Chapter 17: Optimizing Functions

In this chapter, we explore how to minimize or maximize a function $f(x)$ on some interval. Let’s start with a simple function that we already know the answer to. Let’s minimize $f(x)=(x-1)^{2}$, which is a parabola with a minimum at $x=1$ as seen in the following plot:
plot of $(x-1)^{2}$

From Calculus we know that a minimum (as well as a maximum) occurs at a critical point, which is where the derivative is 0 or undefined. In this section, we will look only at functions that a differentiable, so they always have a derivative. What we want to do is solve: $f'(x)=0$ for $x$.
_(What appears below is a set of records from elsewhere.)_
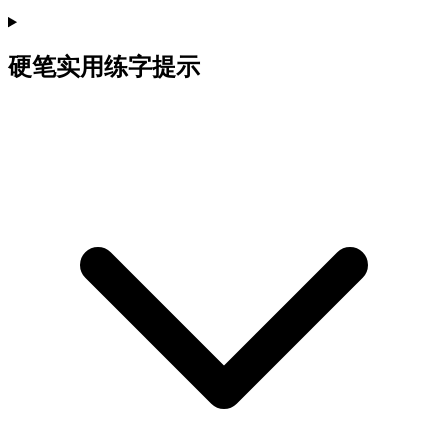
硬笔实用练字提示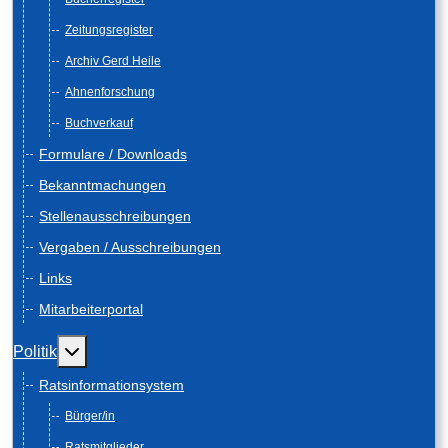
Zeitungsregister
Archiv Gerd Heile
Ahnenforschung
Buchverkauf
Formulare / Downloads
Bekanntmachungen
Stellenausschreibungen
Vergaben / Ausschreibungen
Links
Mitarbeiterportal
Weitere Informationen: Politik
Politik
Ratsinformationsystem
Bürger/in
Ratsmitglieder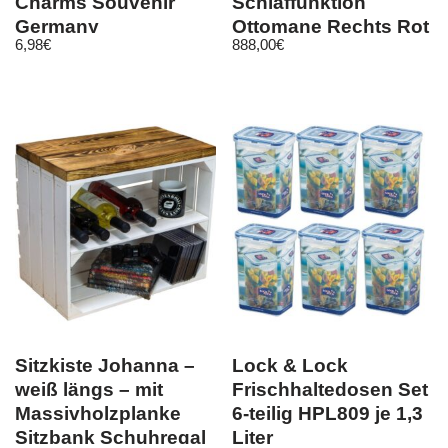
Charms Souvenir
Schlaffunktion
Germany
Ottomane Rechts Rot
6,98
€
888,00
€
Sitzkiste Johanna –
Lock & Lock
weiß längs – mit
Frischhaltedosen Set
Massivholzplanke
6-teilig HPL809 je 1,3
Sitzbank Schuhregal
Liter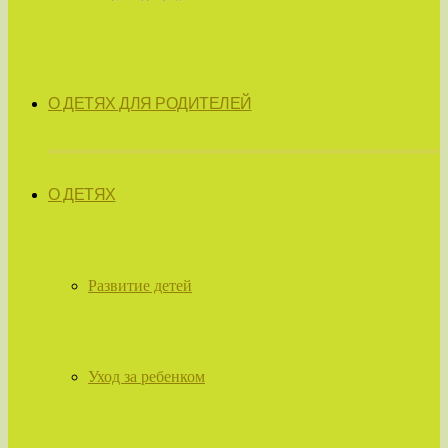
О ДЕТЯХ ДЛЯ РОДИТЕЛЕЙ
О ДЕТЯХ
Развитие детей
Уход за ребенком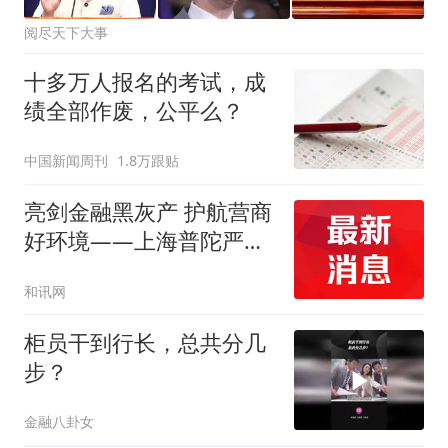
阅尽天下大事
十多万人报名的考试，成
绩全部作废，公平么？
中国新闻周刊
1.8万跟贴
亮剑金融黑灰产 护航营商
好环境——上海普陀严
打“代理维权”敲诈犯罪、
和讯网
筑牢金融法治屏障
柜员干到行长，总共分几
步？
金融八卦女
One very effective way to do this is to use Newton’s method on $f'(x)$. If we recall from Chapters 8 and 9 and developed the function:

function newton(f::Function, x0::Number,tol=1e-6,max_steps=10)
  local x1 = x0
  local xstep = f(x1)/ForwardDiff.derivative(f,x1)
  local steps = 0
  while abs(xstep)>tol && steps<max_steps
    x1 = x1- xstep
    xstep = f(x1)/ForwardDiff.derivative(f,x1)
    steps += 1
  end
  x1

Now to solve $f'(x)$, we can define the derivative by using ForwardDiff in the following way:

D(f) = x-> ForwardDiff.derivative(f,x)
f(x) = (x-1)^2

and then

newton(D(f),2)

returns 1.0. Now that didn’t look like a hard problem because it was just a parabola. Let’s try to find the maximum of $x \cos x$ on $[0,\pi/2]$, which is a bit harder and doesn’t have a closed solution, but that’s okay. Looking at the plot:
Plot of $y=x\cos x$

it should have a max at about $x=0.9$. If we define $g(x)=x \cos x$, then

newton(D(g),1)

returns 0.8603335890288378 which looks pretty good.

Writing a Proper optimize functions

Also using Newton does a nice job with these two functions, it would be nice if we could get some confidence that we have a min or a max. For example, if we run the same example as above with $f(x)=x3$, Newton’s method will return 0.0, but that is neither a min or a max.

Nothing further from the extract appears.